Transcribed page contents
---

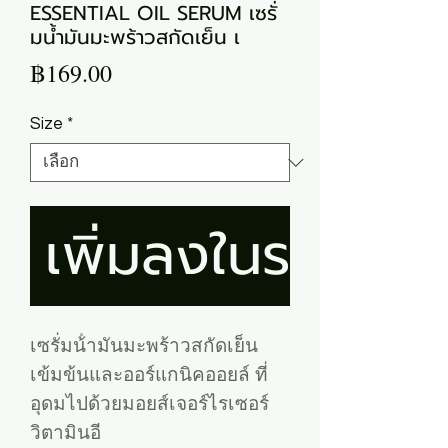
ESSENTIAL OIL SERUM เซรั่
มน้ำมันมะพร้าวสกัดเย็น เ
ราคา
฿169.00
Size
*
เพิ่มลงในรถเข็น
เซรั่มน้ํามันมะพร้าวสกัดเย็น
เข้มข้นและออร์แกนิคออยล์ ที่
อุดมไปด้วยมอยส์เจอร์ไรเซอร์
วิตามินอี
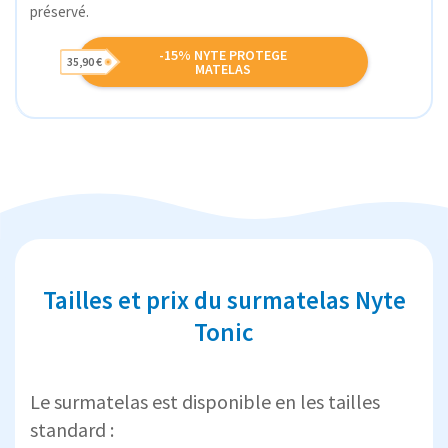
préservé.
-15% NYTE PROTEGE
35,90 €
MATELAS
Tailles et prix du surmatelas Nyte
Tonic
Le surmatelas est disponible en les tailles
standard :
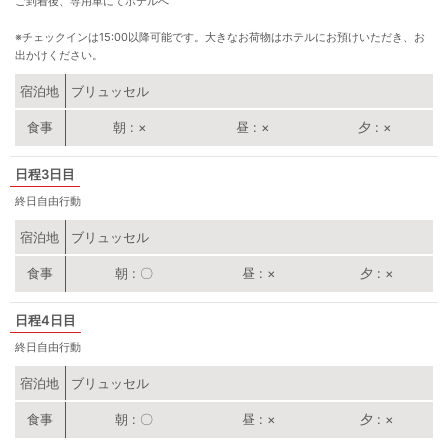
ご到着後、専用車にてホテルへ
※チェックインは15:00以降可能です。大きなお荷物はホテルにお預けいただき、お
出かけください。
宿泊地
ブリュッセル
朝
×
昼
×
夕
×
3日目
終日自由行動
宿泊地
ブリュッセル
朝
〇
昼
×
夕
×
4日目
終日自由行動
宿泊地
ブリュッセル
朝
〇
昼
×
夕
×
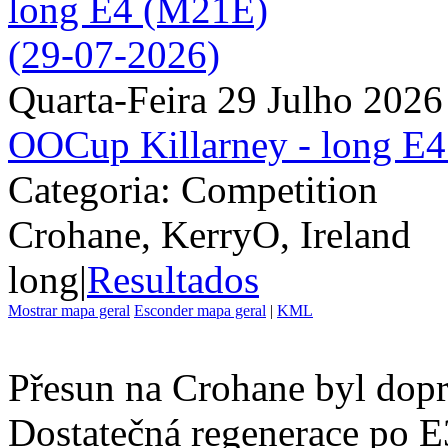
Quarta-Feira 29 Julho 2026
OOCup Killarney - long E
Categoria: Competition
Crohane, KerryO, Ireland
long
|
Resultados
Mostrar mapa geral
Esconder mapa geral
|
KML
Přesun na Crohane byl dopr
Dostatečná regenerace po E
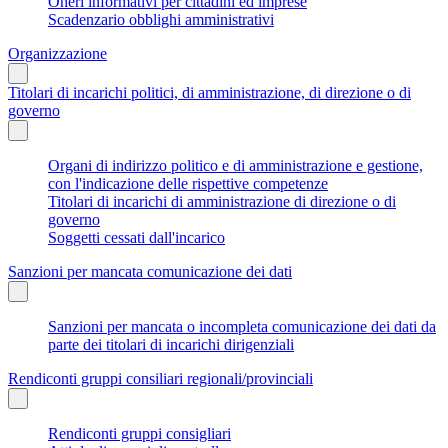
Oneri informativi per cittadini ed imprese
Scadenzario obblighi amministrativi
Organizzazione
Titolari di incarichi politici, di amministrazione, di direzione o di
governo
Organi di indirizzo politico e di amministrazione e gestione,
con l'indicazione delle rispettive competenze
Titolari di incarichi di amministrazione di direzione o di
governo
Soggetti cessati dall'incarico
Sanzioni per mancata comunicazione dei dati
Sanzioni per mancata o incompleta comunicazione dei dati da
parte dei titolari di incarichi dirigenziali
Rendiconti gruppi consiliari regionali/provinciali
Rendiconti gruppi consigliari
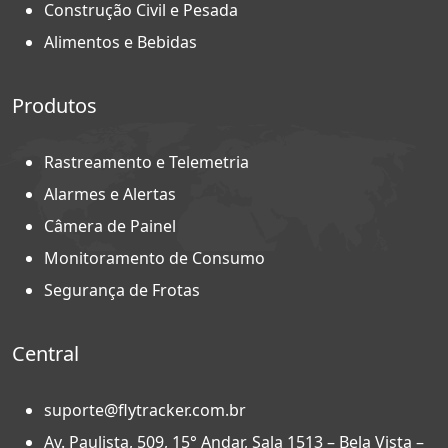
Construção Civil e Pesada
Alimentos e Bebidas
Produtos
Rastreamento e Telemetria
Alarmes e Alertas
Câmera de Painel
Monitoramento de Consumo
Segurança de Frotas
Central
suporte@flytracker.com.br
Av. Paulista, 509, 15° Andar, Sala 1513 – Bela Vista –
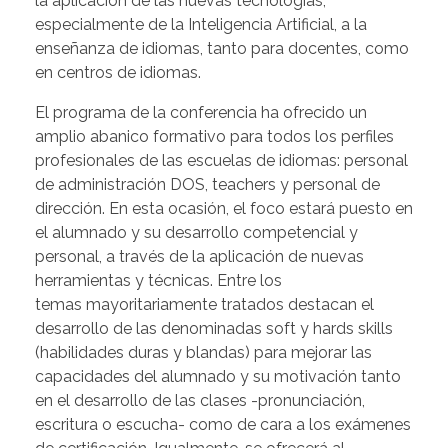
la aplicación de las nuevas tecnologías,
especialmente de la Inteligencia Artificial, a la
enseñanza de idiomas, tanto para docentes, como
en centros de idiomas.
El programa de la conferencia ha ofrecido un
amplio abanico formativo para todos los perfiles
profesionales de las escuelas de idiomas: personal
de administración DOS, teachers y personal de
dirección. En esta ocasión, el foco estará puesto en
el alumnado y su desarrollo competencial y
personal, a través de la aplicación de nuevas
herramientas y técnicas. Entre los
temas mayoritariamente tratados destacan el
desarrollo de las denominadas soft y hards skills
(habilidades duras y blandas) para mejorar las
capacidades del alumnado y su motivación tanto
en el desarrollo de las clases -pronunciación,
escritura o escucha- como de cara a los exámenes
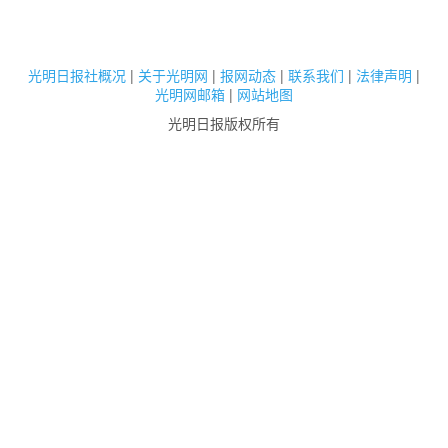
光明日报社概况
|
关于光明网
|
报网动态
|
联系我们
|
法律声明
|
光明网邮箱
|
网站地图
光明日报版权所有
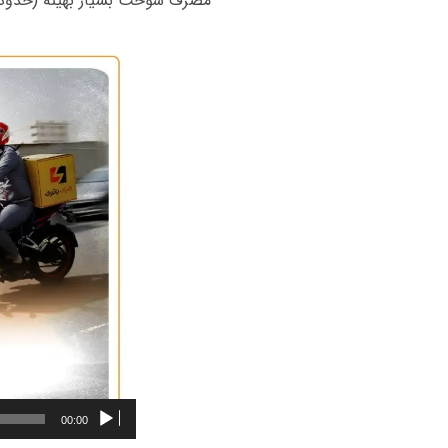
مصرف سوخت بسیار بهینه (حدود ۴.۵ لیتر در هر ۱۰۰ کیلومتر)، عملکردی نرم و اقتصادی را فراهم می‌ک
00:00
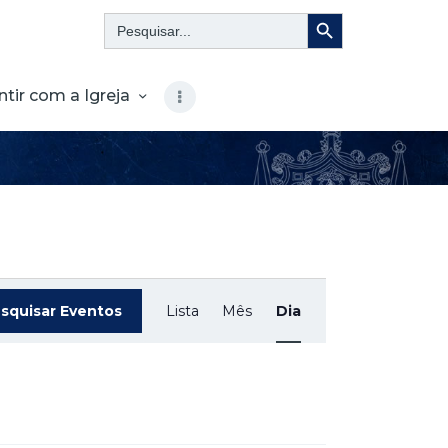
Search Button
Search
for:
ntir com a Igreja
N
squisar Eventos
Lista
Mês
Dia
a
v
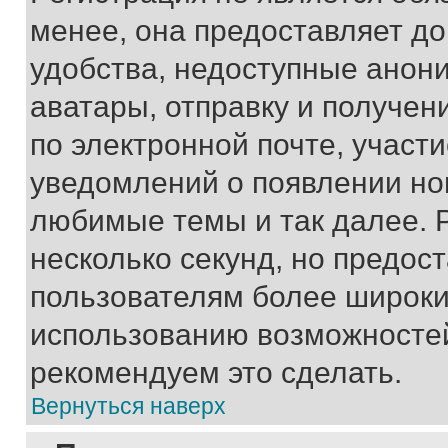
менее, она предоставляет д
удобства, недоступные анони
аватары, отправку и получен
по электронной почте, участи
уведомлений о появлении но
любимые темы и так далее. 
несколько секунд, но предос
пользователям более широки
использованию возможносте
рекомендуем это сделать.
Вернуться наверх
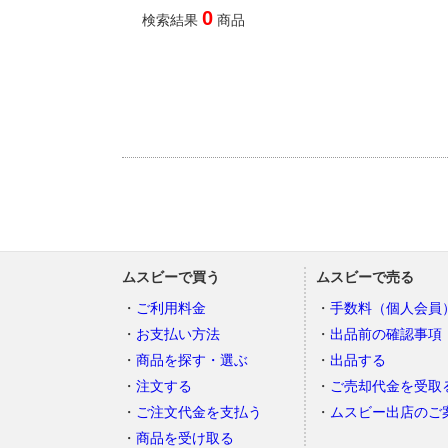
0
検索結果
商品
ムスビーで買う
ムスビーで売る
ご利用料金
手数料（個人会員
お支払い方法
出品前の確認事項
商品を探す・選ぶ
出品する
注文する
ご売却代金を受取
ご注文代金を支払う
ムスビー出店のご
商品を受け取る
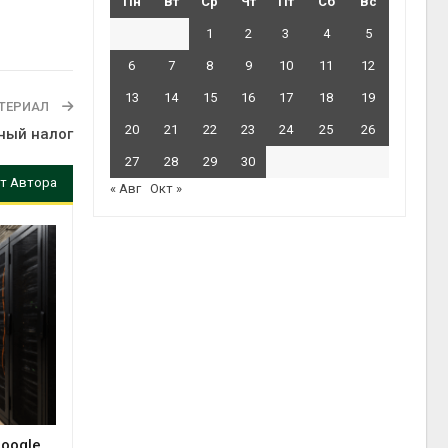
Пн
Вт
Ср
Чт
Пт
Сб
Вс
1
2
3
4
5
6
7
8
9
10
11
12
13
14
15
16
17
18
19
ТЕРИАЛ
20
21
22
23
24
25
26
ный налог
27
28
29
30
т Автора
« Авг
Окт »
Google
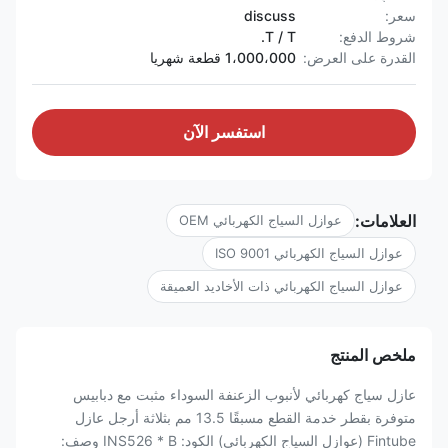
سعر:
discuss
شروط الدفع:
T / T.
القدرة على العرض:
1،000،000 قطعة شهريا
استفسر الآن
العلامات:
عوازل السياج الكهربائي OEM
عوازل السياج الكهربائي ISO 9001
عوازل السياج الكهربائي ذات الأخاديد العميقة
ملخص المنتج
عازل سياج كهربائي لأنبوب الزعنفة السوداء مثبت مع دبابيس
متوفرة بقطر خدمة القطع مسبقًا 13.5 مم بثلاثة أرجل عازل
Fintube (عوازل السياج الكهربائي) الكود: INS526 * B وصف:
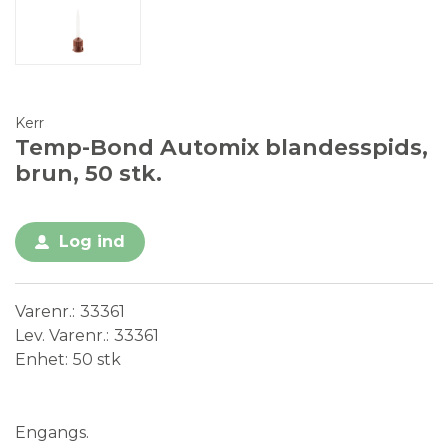
Kerr
Temp-Bond Automix blandesspids,
brun, 50 stk.
Log ind
Varenr.
33361
Lev. Varenr.
33361
Enhet
50 stk
Medical Device
Engangs.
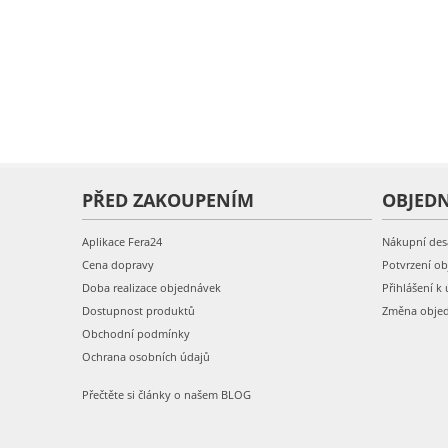
PŘED ZAKOUPENÍM
OBJED
Aplikace Fera24
Nákupní des
Cena dopravy
Potvrzení o
Doba realizace objednávek
Přihlášení k 
Dostupnost produktů
Změna obje
Obchodní podmínky
Ochrana osobních údajů
Přečtěte si články o našem BLOG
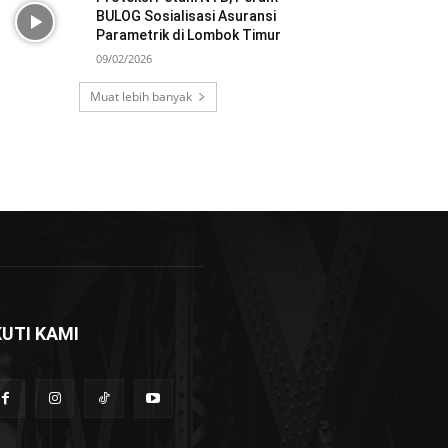
BULOG Sosialisasi Asuransi
Parametrik di Lombok Timur
09/02/2026
Muat lebih banyak
KUTI KAMI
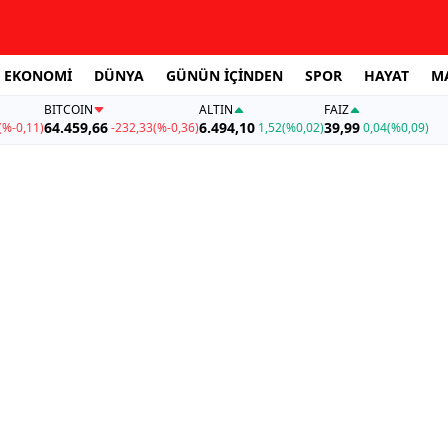
EKONOMİ
DÜNYA
GÜNÜN İÇİNDEN
SPOR
HAYAT
M
BITCOIN
ALTIN
FAİZ
64.459,66
6.494,10
39,99
(%-0,11)
-232,33
(%-0,36)
1,52
(%0,02)
0,04
(%0,09)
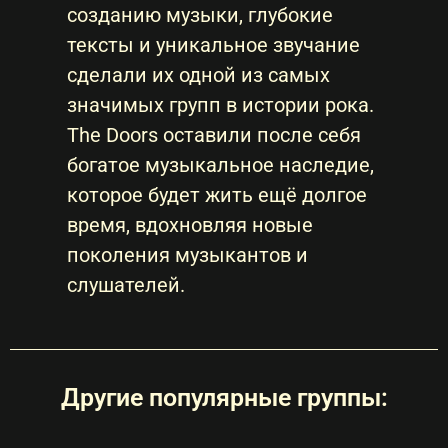
созданию музыки, глубокие
тексты и уникальное звучание
сделали их одной из самых
значимых групп в истории рока.
The Doors оставили после себя
богатое музыкальное наследие,
которое будет жить ещё долгое
время, вдохновляя новые
поколения музыкантов и
слушателей.
Другие популярные группы:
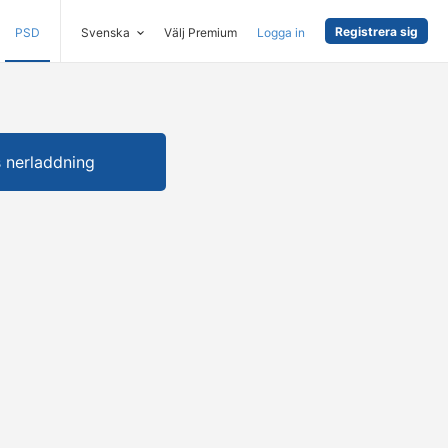
Registrera sig
PSD
Svenska
Välj Premium
Logga in
s nerladdning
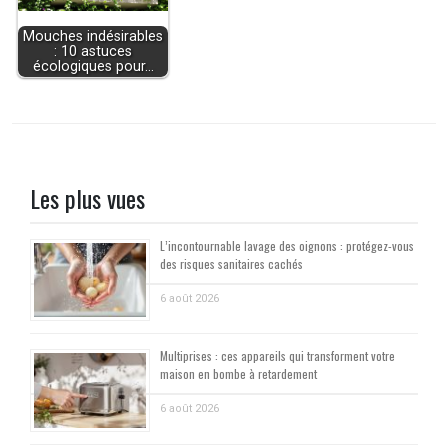
Mouches indésirables
: 10 astuces
écologiques pour…
Les plus vues
L’incontournable lavage des oignons : protégez-vous
des risques sanitaires cachés
6 août 2026
Multiprises : ces appareils qui transforment votre
maison en bombe à retardement
6 août 2026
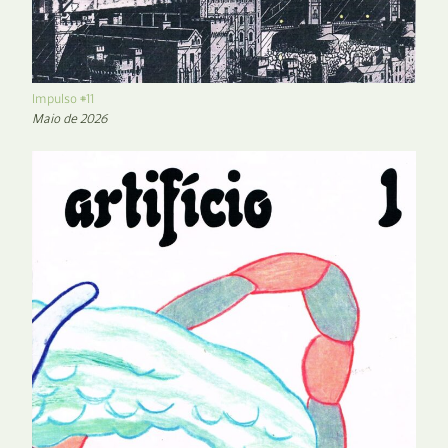
Impulso #11
Maio de 2026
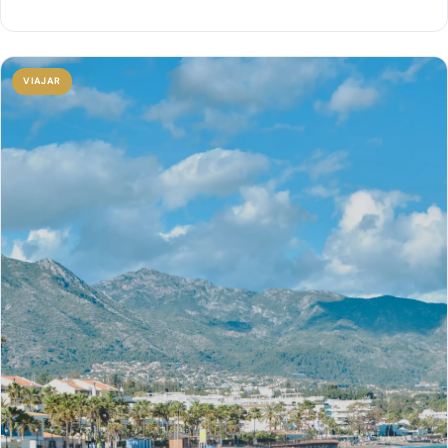
VIAJAR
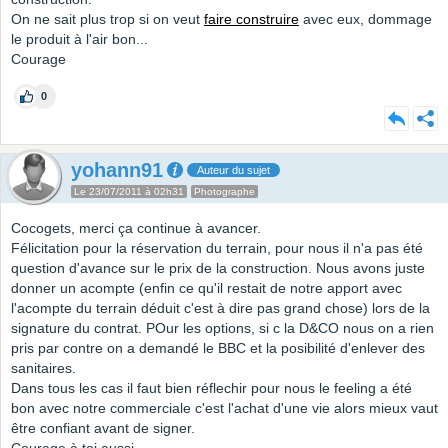
On ne sait plus trop si on veut
faire construire
avec eux, dommage
le produit à l'air bon...
Courage
0
yohann91
Auteur du sujet
Le 23/07/2011 à 02h31
Photographe
Cocogets, merci ça continue à avancer.
Félicitation pour la réservation du terrain, pour nous il n'a pas été
question d'avance sur le prix de la construction. Nous avons juste
donner un acompte (enfin ce qu'il restait de notre apport avec
l'acompte du terrain déduit c'est à dire pas grand chose) lors de la
signature du contrat. POur les options, si c la D&CO nous on a rien
pris par contre on a demandé le BBC et la posibilité d'enlever des
sanitaires.
Dans tous les cas il faut bien réflechir pour nous le feeling a été
bon avec notre commerciale c'est l'achat d'une vie alors mieux vaut
être confiant avant de signer.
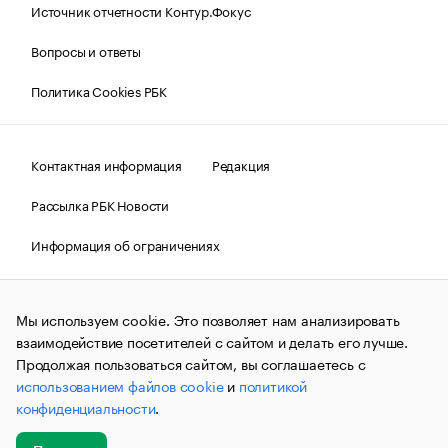
Источник отчетности Контур.Фокус
Вопросы и ответы
Политика Cookies РБК
Контактная информация
Редакция
Рассылка РБК Новости
Информация об ограничениях
Правовая информация
О соблюдении авторских прав
Мы используем cookie. Это позволяет нам анализировать
© АО «РОСБИЗНЕСКОНСАЛТИНГ»,
1995–2026.
Сообщения
и материалы информационного агентства «РБК»
взаимодействие посетителей с сайтом и делать его лучше.
(зарегистрировано Федеральной службой по надзору в сфере
Продолжая пользоваться сайтом, вы соглашаетесь с
связи, информационных технологий и массовых
использованием файлов cookie
и
политикой
коммуникаций (Роскомнадзор) 09.12.2015 за номером ИА
№ФС77-63848) сопровождаются пометкой «РБК». Отдельные
конфиденциальности
.
публикации могут содержать информацию,
не предназначенную для пользователей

---

## WHAT TO DO
Only a number is expected: how many lines of the data include the string "mapa".

## RESPONSE BOX
2